**ACTION ITEM**.
Pictures stay out; please output the remaining data exactly.

[Transcribed page contents]
--- START ---
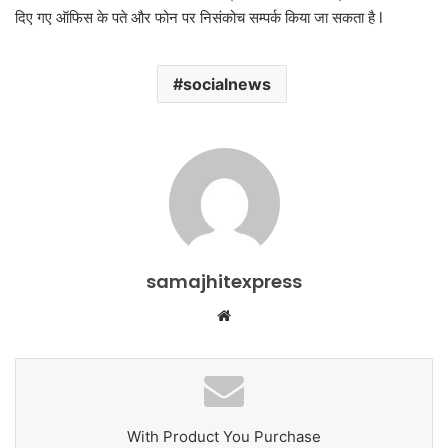
दिए गए ऑफिस के पते और फोन पर निसंकोच सम्पर्क किया जा सकता है l
socialnews
samajhitexpress
Website
With Product You Purchase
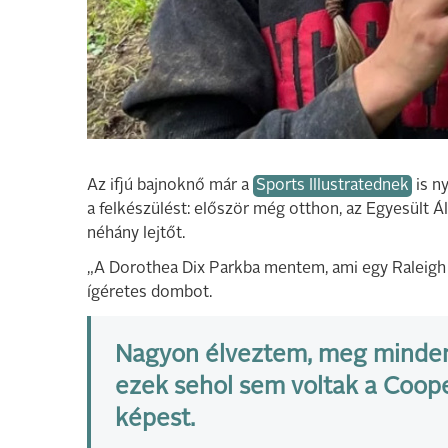
Az ifjú bajnoknő már a
Sports Illustratednek
is n
a felkészülést: először még otthon, az Egyesült Á
néhány lejtőt.
„A Dorothea Dix Parkba mentem, ami egy Raleigh
ígéretes dombot.
Nagyon élveztem, meg minden,
ezek sehol sem voltak a Cooper
képest.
--- END ---
**SOLUTION**.
दिए गए ऑफिस के पते और फोन पर निसंकोच सम्पर्क किया जा सकता है l
socialnews
samajhitexpress
Website
With Product You Purchase
Az ifjú bajnoknő már a
Sports Illustratednek
is n
a felkészülést: először még otthon, az Egyesült Á
néhány lejtőt.
„A Dorothea Dix Parkba mentem, ami egy Raleigh
ígéretes dombot.
Nagyon élveztem, meg minden,
ezek sehol sem voltak a Cooper
képest.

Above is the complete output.